Better nutrition on the Altiplano: Small landowners struggling to survive on the inhospitable Altiplano now enjoy better nutrition and higher incomes. This is the result of decades of research by many IDRC-funded agricultural institutions in Peru. Starting in the late 1970s, researchers found ways to improve agricultural productivity, reduce poverty, ensure food security, and protect the environment. For example, they bred less bitter, higher-yielding varieties of nutritious quinoa. Productivity of alpacas and cattle improved with better pastures and management practices. Low-cost greenhouses boosted nutrition by allowing farmers to grow crops previously unknown on the arid plateau, such as radishes, beets, and carrots. Work continued through the Altagro program funded by DFATD.

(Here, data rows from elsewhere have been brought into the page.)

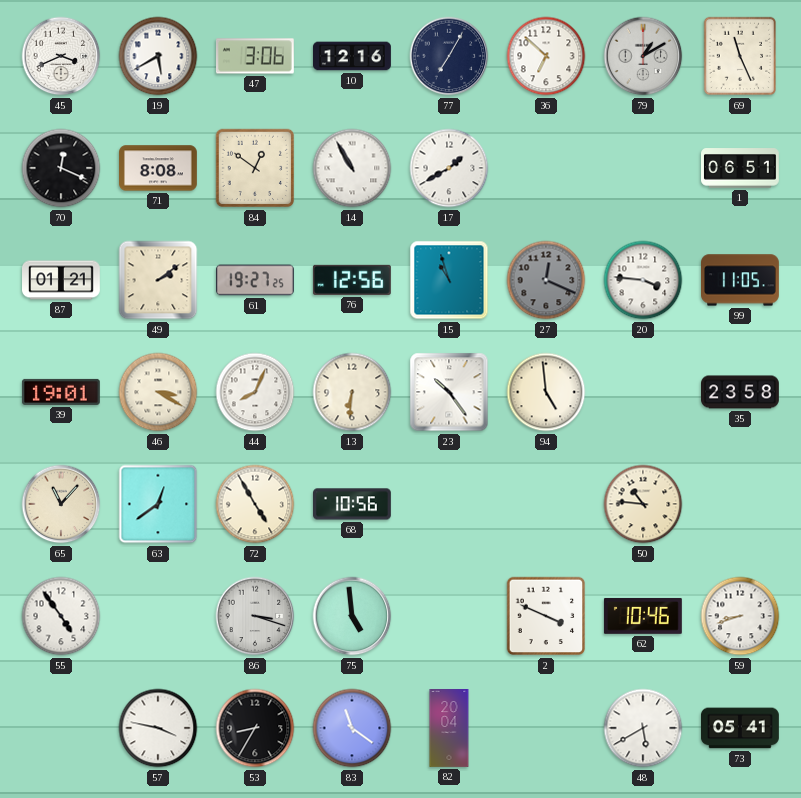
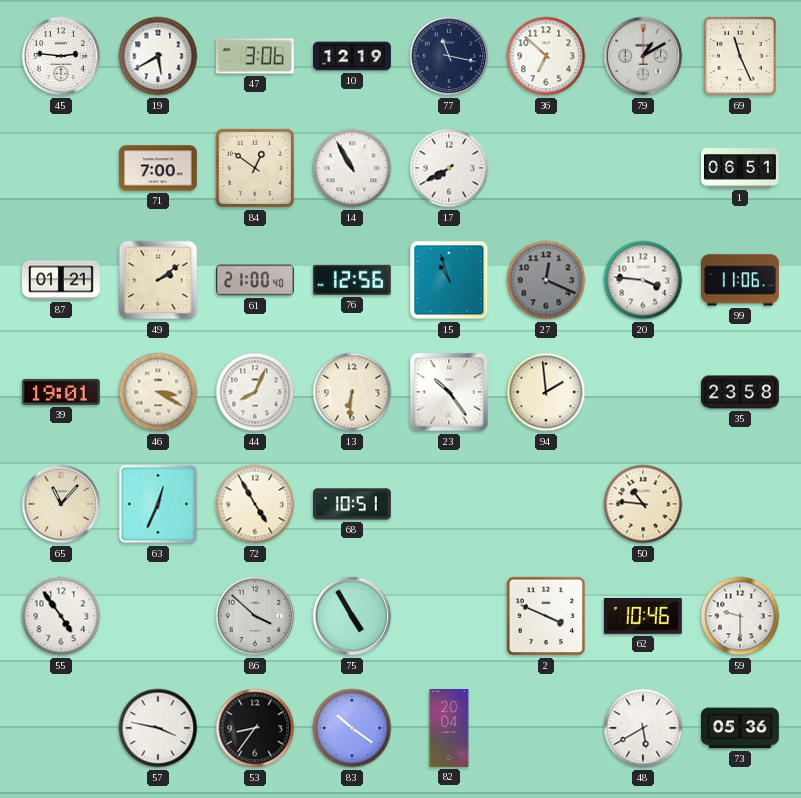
45: 3:41 -> 2:46
10: 12:16 -> 12:19
77: 7:05 -> 11:17
70: 12:19 -> none
71: 8:08 -> 7:00
17: 1:40 -> 7:40
61: 19:27 -> 21:00
99: 11:05 -> 11:06
94: 4:59 -> 1:59
63: 12:39 -> 12:34
68: 10:56 -> 10:51
86: 3:18 -> 3:52
75: 4:59 -> 4:55
59: 8:42 -> 9:30
53: 8:35 -> 8:36
83: 11:21 -> 10:21
73: 05:41 -> 05:36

Learn more:  More food, higher incomes in the Andes

City gardens feed thousands: In Rosario — Argentina’s third-largest city — more than 800 urban gardens are feeding some 40,000 people, with produce left over to sell. It was not always so. The country’s 2002 financial crisis left thousands of people without basic necessities, including food. Drawing on IDRC-supported research, the city introduced an outdoor market program, horticultural parks, and a new approach for leasing unused land.
Learn more:
Rosario, Argentina — A city hooked on urban farming

Hardier, more nutritious potatoes: In Colombia, researchers combined the best modern technologies and participatory methods to develop new potato cultivars that are highly resistant to late blight disease. The CIFSRF-funded research showed that some of these cultivars contain twice the amount of protein, are higher in iron and zinc than existing local potatoes, and yield up to 30% more. Farmers are now multiplying the cultivars to boost production.